** INFORMATION GIVEN **

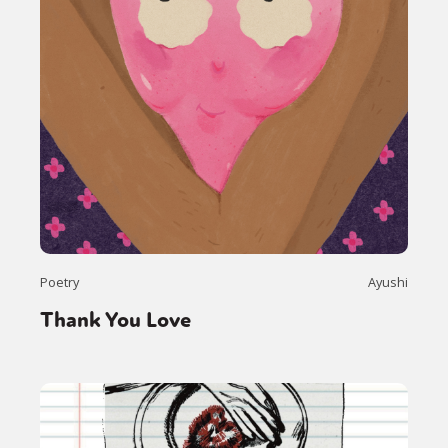
Poetry
Ayushi
Thank You Love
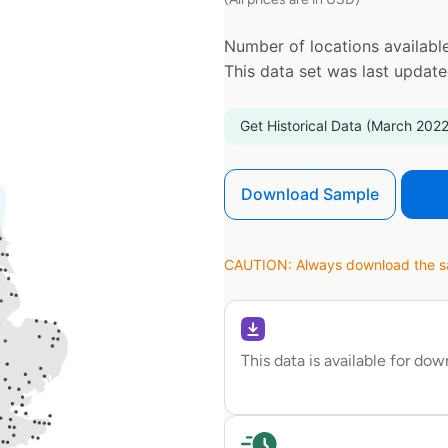
Number of locations available
This data set was last updat
Get Historical Data (March 2022
Download Sample
CAUTION: Always download the sam
This data is available for do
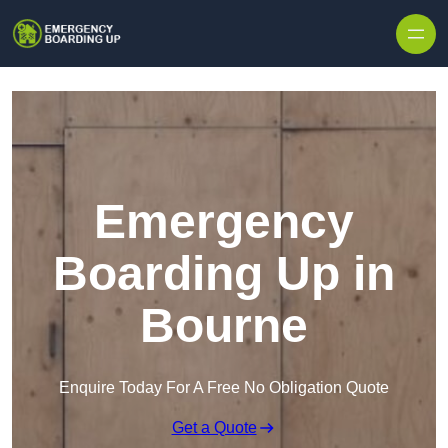
Skip to content
Emergency
Boarding Up in
Bourne
Enquire Today For A Free No Obligation Quote
Get a Quote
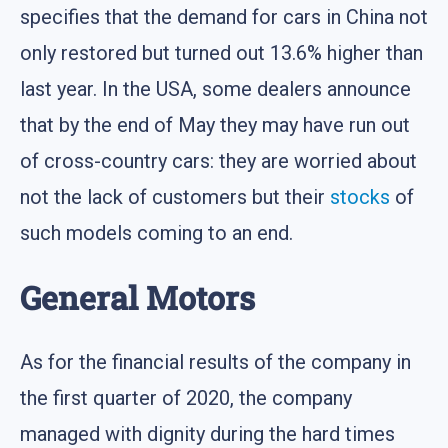
specifies that the demand for cars in China not
only restored but turned out 13.6% higher than
last year. In the USA, some dealers announce
that by the end of May they may have run out
of cross-country cars: they are worried about
not the lack of customers but their
stocks
of
such models coming to an end.
General Motors
As for the financial results of the company in
the first quarter of 2020, the company
managed with dignity during the hard times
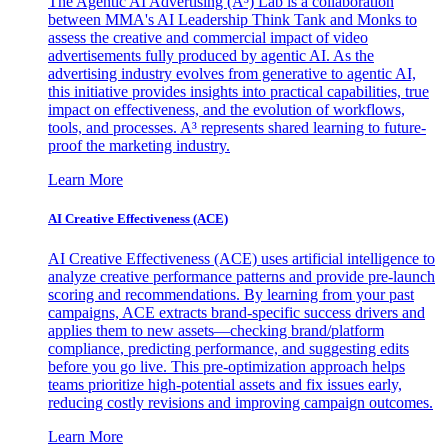
The Agentic AI Advertising (A³) Lab is a collaboration
between MMA's AI Leadership Think Tank and Monks to
assess the creative and commercial impact of video
advertisements fully produced by agentic AI. As the
advertising industry evolves from generative to agentic AI,
this initiative provides insights into practical capabilities, true
impact on effectiveness, and the evolution of workflows,
tools, and processes. A³ represents shared learning to future-
proof the marketing industry.
Learn More
AI Creative Effectiveness (ACE)
AI Creative Effectiveness (ACE) uses artificial intelligence to
analyze creative performance patterns and provide pre-launch
scoring and recommendations. By learning from your past
campaigns, ACE extracts brand-specific success drivers and
applies them to new assets—checking brand/platform
compliance, predicting performance, and suggesting edits
before you go live. This pre-optimization approach helps
teams prioritize high-potential assets and fix issues early,
reducing costly revisions and improving campaign outcomes.
Learn More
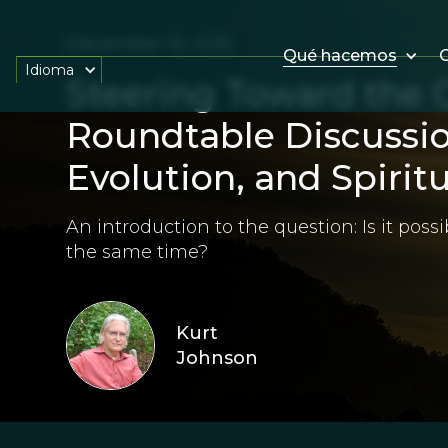
December 10, 2015
Qué hacemos
O
Idioma
Steering Toward the 
Roundtable Discussio
Evolution, and Spiritu
An introduction to the question: Is it possib
the same time?
Kurt
Johnson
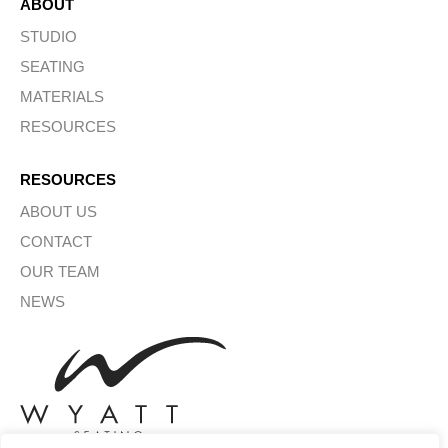
ABOUT
STUDIO
SEATING
MATERIALS
RESOURCES
RESOURCES
ABOUT US
CONTACT
OUR TEAM
NEWS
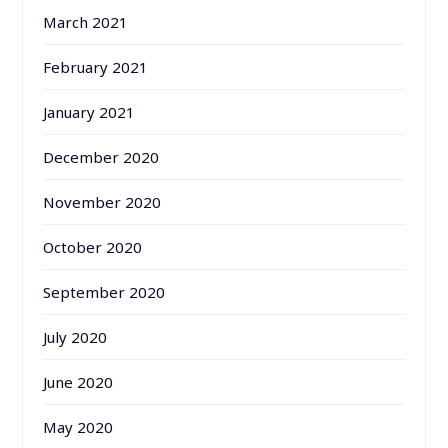
March 2021
February 2021
January 2021
December 2020
November 2020
October 2020
September 2020
July 2020
June 2020
May 2020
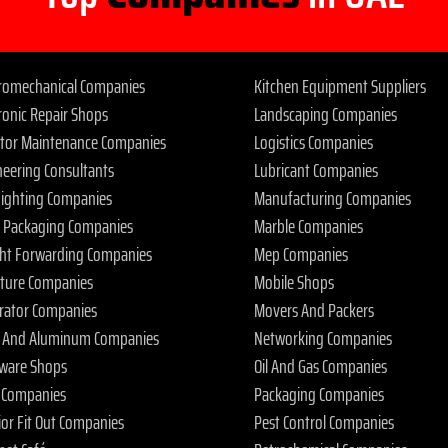
tromechanical Companies
Kitchen Equipment Suppliers
ronic Repair Shops
Landscaping Companies
ator Maintenance Companies
Logistics Companies
neering Consultants
Lubricant Companies
 Fighting Companies
Manufacturing Companies
 Packaging Companies
Marble Companies
ght Forwarding Companies
Mep Companies
iture Companies
Mobile Shops
rator Companies
Movers And Packers
s And Aluminum Companies
Networking Companies
ware Shops
Oil And Gas Companies
 Companies
Packaging Companies
ior Fit Out Companies
Pest Control Companies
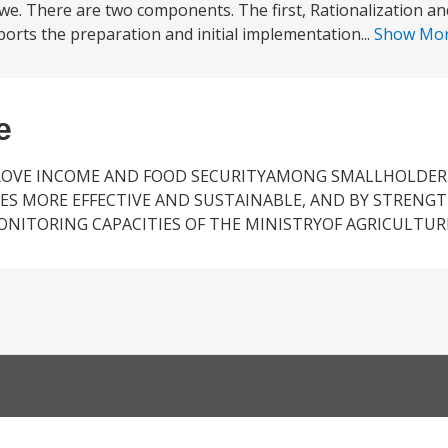
bwe. There are two components. The first, Rationalization an
ports the preparation and initial implementation...
Show Mo
e
PROVE INCOME AND FOOD SECURITYAMONG SMALLHOLDER
ES MORE EFFECTIVE AND SUSTAINABLE, AND BY STRENG
ITORING CAPACITIES OF THE MINISTRYOF AGRICULTUR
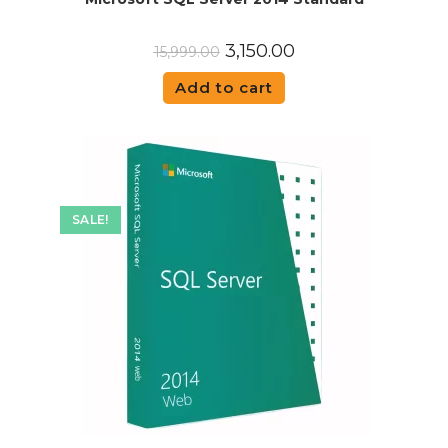
3,150.00
15,999.00
Add to cart
SALE!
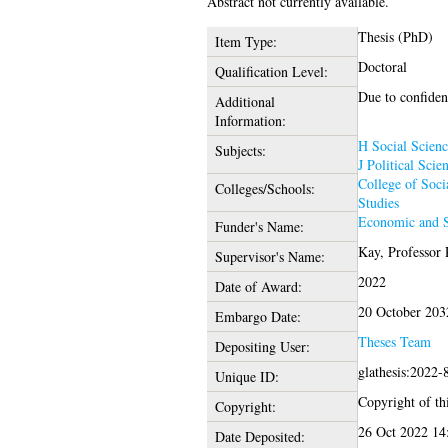
Abstract not currently available.
Thesis (PhD)
Item Type:
Doctoral
Qualification Level:
Due to confident
Additional
Information:
H Social Scienc
Subjects:
J Political Scie
College of Soci
Colleges/Schools:
Studies
Economic and S
Funder's Name:
Kay, Professor
Supervisor's Name:
2022
Date of Award:
20 October 203
Embargo Date:
Theses Team
Depositing User:
glathesis:2022-
Unique ID:
Copyright of thi
Copyright:
26 Oct 2022 14
Date Deposited:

** PROBLEM TO WORK ON **
Pull out all lines of the data with the string "learning".

** WRITTEN RESPONSE **
tools, and processes. A³ represents shared learning to future-
scoring and recommendations. By learning from your past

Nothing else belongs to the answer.